A DTC tea brand feeds in 5 real customer reviews as voice reference, the moment '4pm slump,' and a $60/day budget. Output: 5 ad variants in lowercase casual tone with one specific anecdote per ad ('this is what I drink at my desk now'). Hits 32% lift in 3-second retention and 2.1 ROAS.

Professional Services & B2B

A solo accountant for freelancers feeds in 6 real client texts as voice reference, the moment 'when the GST email lands,' and a $30/day budget. Output: ads in a chill 'I help my friend with this' voice, no formal greeting, no titles. Books 14 discovery calls in month one at $19 CPL.

Beauty & Personal Care

A clean fragrance brand feeds in 4 real customer IG comments as voice reference, the moment 'when you smell yourself at 3pm,' and a $50/day budget. Output: 4 conversational ads, no perfume-marketing language, lowercase intros. Drives a 38% lift in click-through and 1.9 ROAS in 30 days.

Local & Trade Services

A residential cleaning service feeds in 5 real customer Google reviews as voice reference, the moment 'when you realize Saturday is half over and the house is wrecked,' and a $40/day budget. Output: ads in genuine recommendation voice. Books 22 first-time cleans in 30 days at $26 cost per booking.

Frequently Asked

What inputs actually move the needle for conversational ad copy vs corporate-speak?
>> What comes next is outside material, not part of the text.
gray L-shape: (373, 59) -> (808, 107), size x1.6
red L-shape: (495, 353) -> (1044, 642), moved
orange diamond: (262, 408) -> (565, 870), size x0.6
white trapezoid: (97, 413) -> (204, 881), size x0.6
Three things: a brand voice example pasted in (3 of your real customer-facing emails or DMs), the specific moment in the customer's day where the pain shows up, and a ban on the 12 words that immediately signal 'ad' (announcing, introducing, premium, crafted, discover, transform, leverage, unlock, elevate, curated, designed, designed for). Conversational copy fails when the model defaults to its 'professional' tone. Force it to write the way you actually text a friend who's the buyer.

How is this different from a regular Facebook ad framework?
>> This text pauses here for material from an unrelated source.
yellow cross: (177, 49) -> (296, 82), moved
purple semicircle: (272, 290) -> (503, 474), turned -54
Regular Facebook ads optimize for hooks, structure, and CTAs from a marketer's mental model. Conversational ads optimize for the platform's actual native experience — feed posts from friends, casual recommendations, screenshot DMs. The cognitive shift is from 'I'm being sold to' to 'a friend just told me about this.' That shift cuts ad-blindness by 60-80%. The mechanics matter: lowercase opens, no emoji-laden hook, em-dashes ban, no exclamation marks above the fold.

What's the most common failure mode for conversational ads?

Forced casualness. 'omg you guys our new product is so cute and you NEED it' reads as a marketing person trying to sound young. The fix is to find a real customer or fan and write in their voice — paste 3 of their DMs into the prompt as a voice reference. Authentic casual is hard. Forced casual is cringe. If you don't have real reference text, run a more polished tone instead. Pretending is worse than corporate.

When is this the wrong tool to reach for?

Skip conversational tone for luxury, B2B enterprise, regulated industries, or legal/financial services where casualness reads as unprofessional. Skip for prestige brands where the price point doesn't match a casual voice ($4,000 watches don't text you). Use conversational for DTC under $200, online courses under $500, services for solopreneurs, app installs, and consumer subscriptions where the buyer is in browse-and-scroll mode on their phone.